Os países nórdicos foram o exemplo mais bem acabado do Estado de Bem-Estar Social que, posteriormente, faliu pela incapacidade de os governos proverem proteção social irrestrita aos seus cidadãos, um mundo ideal que começou a desmoronar quando essas nações perceberam que tinham pouco controle sobre um componente crucial: a demografia.
No ocaso desse paraíso terrestre, o Brasil imaginou poder recriá-lo, estabelecendo, na reforma constitucional de 1998, um pacote de benesses sob o título Seguridade Social, que agrupou três programas distintos – assistência à saúde, assistência social e Previdência Social. Os dois primeiros programas, assistenciais (como diz o próprio nome), são universais, sem necessidade de contribuições e financiados por impostos.

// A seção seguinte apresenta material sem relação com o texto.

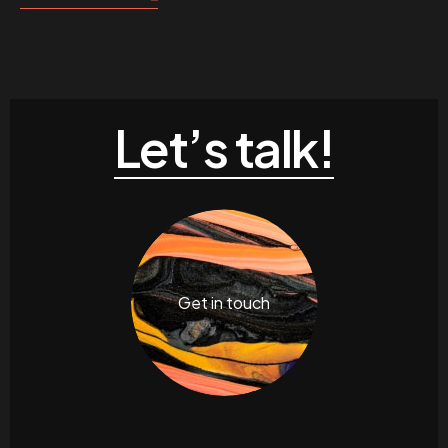
Let’s talk!
Get in touch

Diferentemente deles, a Previdência Social é o único que é um seguro, portanto com características diferentes: é contributivo, só tem direito quem recolhe contribuições e, de acordo com princípios técnicos mundiais, deve ter equilíbrio financeiro e atuarial, conforme descrito no artigo 201 da Constituição. Ou seja, recebe de aposentadoria exatamente o que recolheu de contribuições. Uma conta de resultado zero. Dogma fundamental copiado da previdência privada.
A Previdência Social jamais será superavitária com o atual desenho
Argumenta-se já há muito tempo que a Previdência Social é deficitária. Nos últimos 20 anos, houve períodos de crescimento econômico e de recessão, como agora. Houve períodos de pleno emprego, como há dois anos atrás, e de alto desemprego, como atualmente. Ora, um problema que se repete em diferentes e opostos cenários não é um problema conjuntural, mas estrutural – e de uma magnitude que não pode ser desconsiderada: em 2014 o déficit foi de R$ 55 bilhões, subindo para R$ 85 bilhões em 2015 e estimado em R$ 146 bilhões neste ano. Só para comparar, todo o orçamento da educação em 2015 foi de R$ 103 bilhões; o da saúde, de R$ 102 bilhões.
E não há esperança de que o quadro previdenciário mude, pois não há como lutar contra a demografia. Se na década de 60 tínhamos uma média de seis filhos por brasileira, hoje ela é de só 1,7. Não existirão mais brasileirinhos em número suficiente para adentrar o mercado de trabalho e recolher ao INSS para financiar aposentadorias de idosos em número crescente e que vivem cada vez mais. Na outra ponta, a das despesas, só nos últimos 13 anos a expectativa de vida ao nascer aumentou cinco anos. A expectativa de sobrevida na idade da aposentadoria, aos 60 anos, segundo o IBGE, é chegar aos 86 anos.
As brasileiras não voltarão mais a ter tantos filhos, a tecnologia não vai deixar de avançar e a Previdência Social jamais será superavitária com o atual desenho.
Mesmo assim, centrais sindicais, outras entidades e especialistas relutam em analisar isoladamente o orçamento da Previdência Social e preferem afirmar que a Seguridade Social – abrangendo os três programas – é superavitária. Ora, o financiamento dessa conta macro da Seguridade Social inclui vários tributos (no passado, foi bancada também pela CPMF) e loterias, além das contribuições sociais exclusivas para o INSS. Seu resultado contábil pode até ser superavitário, mas não há dúvida de que a Previdência Social, que dela faz parte, é estruturalmente deficitária há 20 anos.
Não houvesse o déficit de R$ 146 bilhões só este ano, seria possível mais que dobrar o orçamento do SUS. Muito mais que contrariar dispositivo constitucional, o déficit da Previdência Social suprime recursos fundamentais da camada mais pobre da sociedade brasileira, que precisa de assistência social e assistência à saúde gratuita.
Não é possível cair no artifício contábil de quem chama de “farsa” o déficit da Previdência. Confundir para impedir mudanças inevitáveis é também condenar a Previdência à insolvência e os trabalhadores, à impossibilidade de um dia poderem parar de trabalhar.